I am in no way, shape or form suggesting that good form isn’t important in DL’ing, but even when watching world class pullers, their form varies greatly. (Watch an old World’s Strongest Man sometime and tell me they all pull the same…) When trying to move maximum weight, I think one just naturally leans on their strong body parts. Personally, my shoulders end up right above the bar.
It goes back to depending on why you do the exercise. Just as with a bench press.
It depends on why you are doing deadlifts. I think if you do Rippetoe’s version you will strengthen your body in a more complete way, but I dont think his articles are made for elite lifters just trying to lift alot of weight.
When people say not to get your shins right up to the bar, it is usually because for those people, they lack the flexiblility or are just built in a way in which they can’t get there shoulders behind the bar if they are that close to it.

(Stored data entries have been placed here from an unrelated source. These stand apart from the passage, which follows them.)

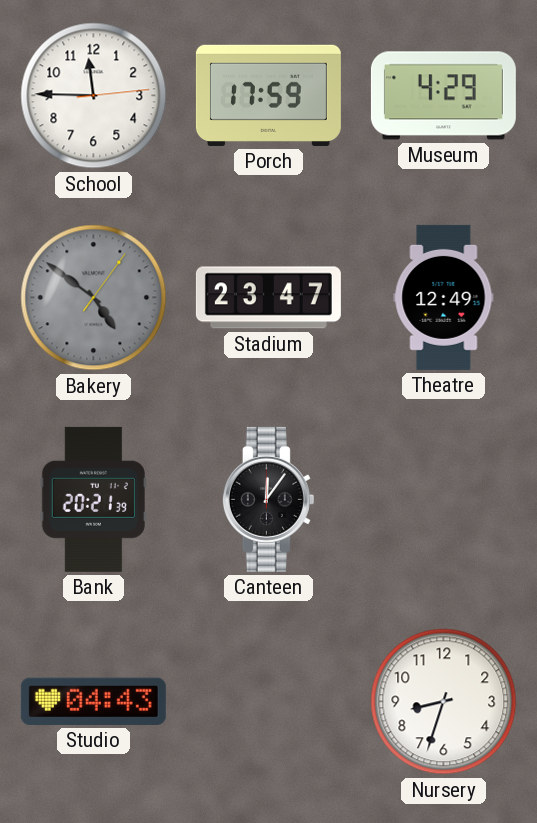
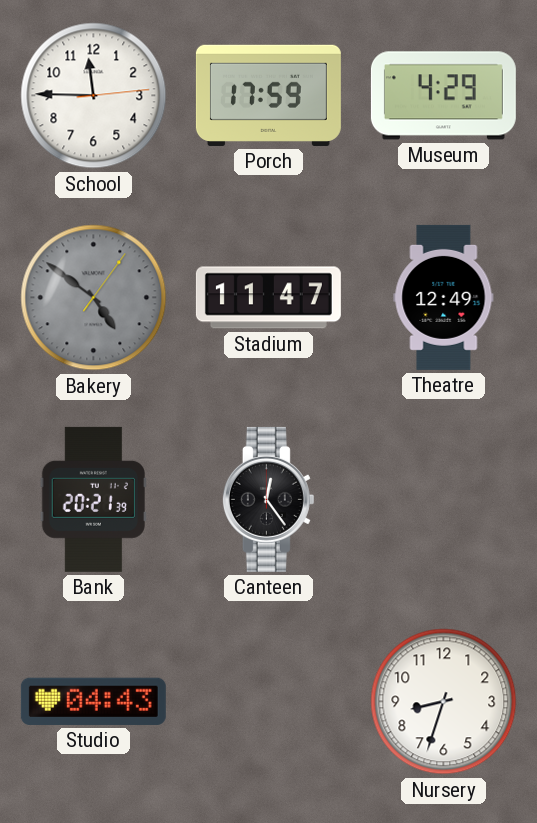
Stadium: 23:47 -> 11:47
Canteen: 12:06 -> 12:24
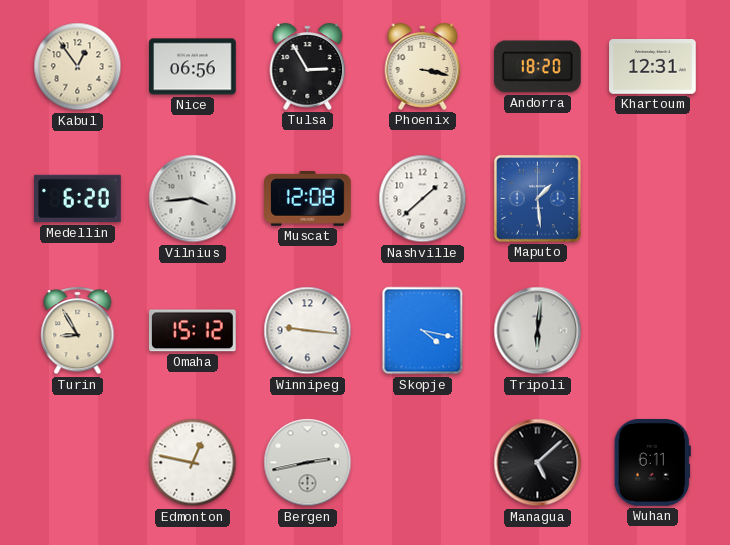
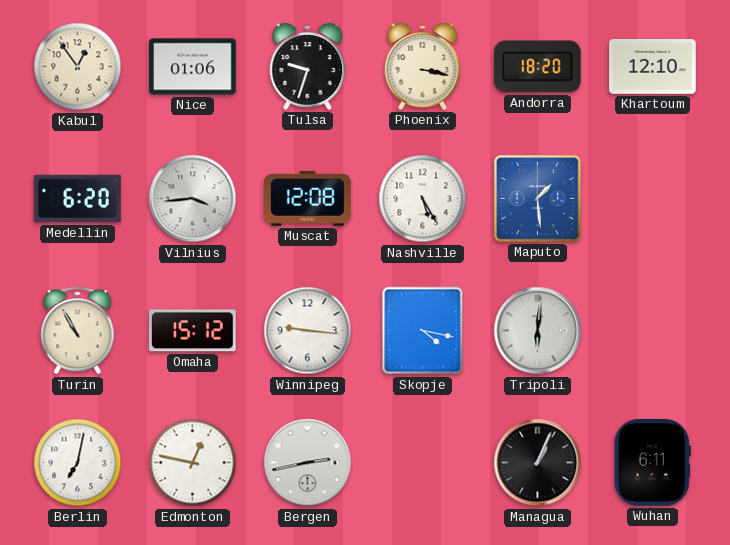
Nice: 06:56 -> 01:06
Tulsa: 2:55 -> 9:33
Khartoum: 12:31 -> 12:10
Nashville: 1:38 -> 5:25
Turin: 8:55 -> 10:55
Berlin: none -> 7:02
Managua: 5:08 -> 1:04
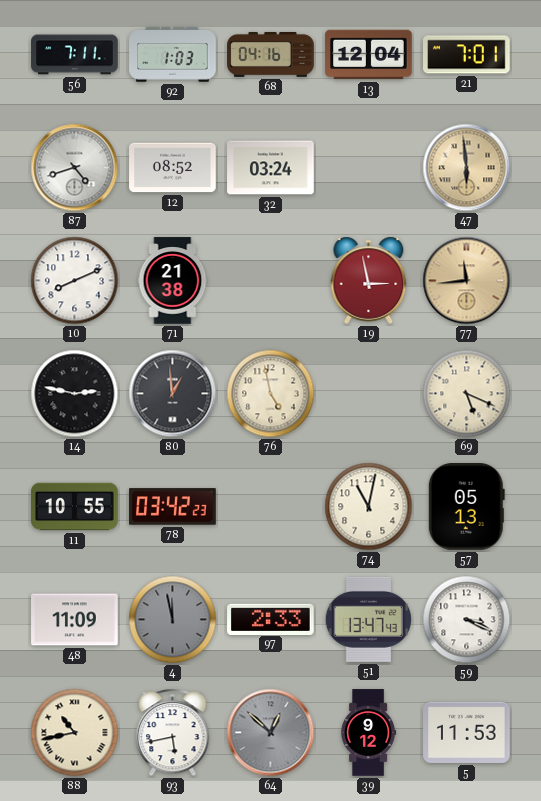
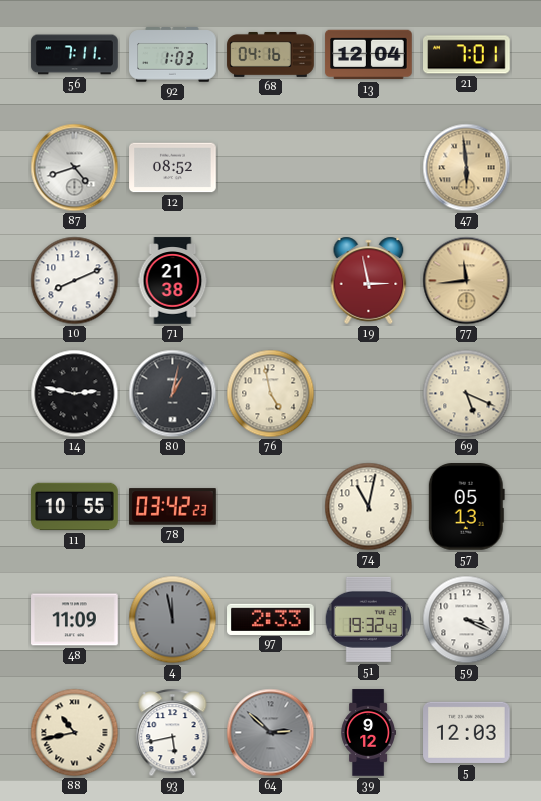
32: 03:24 -> none
80: 12:59 -> 1:02
51: 13:47 -> 19:32
64: 12:52 -> 2:52
5: 11:53 -> 12:03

Basically, you want to get as close to the bar as possible while still keeping your center of gravity behind the bar for leverage. If you can do that without touching the bar or without starting with your shoulders back, more power to ya, but those are just guidelines coaches use to get their lifters to pull back instead of just up.
All good advice. I watched the videos and they made sense. However, after reading all of Tate’s articles - they made sense too. Guess the best thing to do is on Tuesday I’ll Deadlift all three ways, post videos, and see which way felt/looked best.

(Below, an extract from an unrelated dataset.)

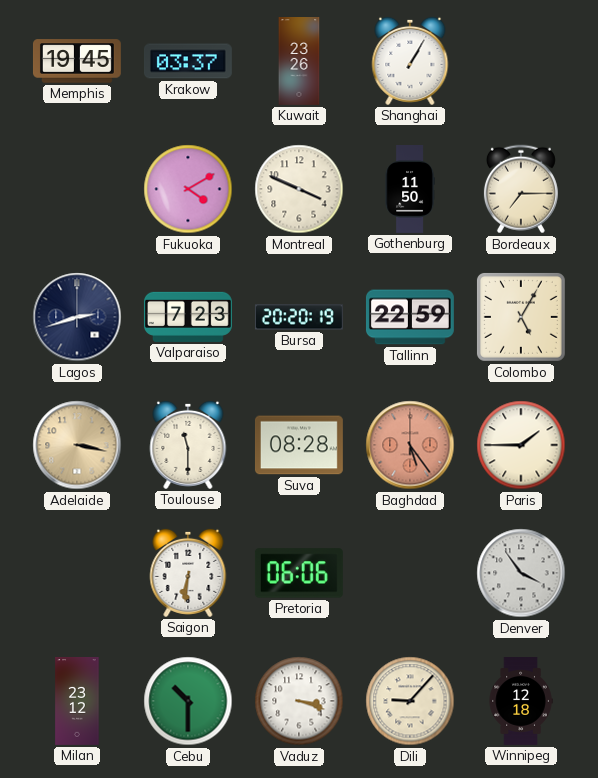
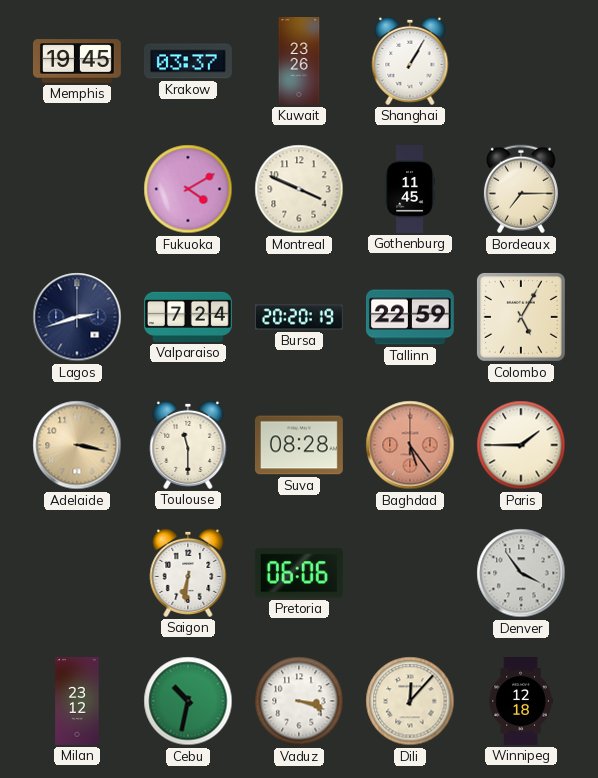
Gothenburg: 11:50 -> 11:45
Valparaiso: 7:23 -> 7:24
Cebu: 10:30 -> 10:32
Dili: 9:07 -> 12:07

Thats a good point about how the mechanics of the sumo pull are different than conventional and that they should be looked at differently.
That being said, and I can only speak for sumo cuz my conventional technique is crap, it is possible for the bar to leave the ground while still in front of the shoulders, as long as the shins are there to stop it from swinging back. Thats the part where you increase your leverage. By rocking back in that position you can more easily break the bar from the floor, and then continue the pull from there, and very soon after breaking from the floor the bar will end up under the scapula.
But thats the idea behind shoulders back, is that your using your body as a lever to break the floor.
Like has been said, experiment, both techniques have merit.
I’m not going to be the one to tell Dave Tate how to deadlit, but I know i have to keep the bar close to my legs or I will have undue strain on my low back. Deads are tough enough on the low back as it is.
[quote]Tiribulus wrote:
I’m not going to be the one to tell Dave Tate how to deadlit, but I know i have to keep the bar close to my legs or I will have undue strain on my low back. Deads are tough enough on the low back as it is.[/quote]
I don’t think he’d disagree with that. I’d like to see someone find a quote where he actually says, “everyone should keep the bar away from their shins.”
More likely he just made a comment that not everyone needs it so close. We’re all shaped different.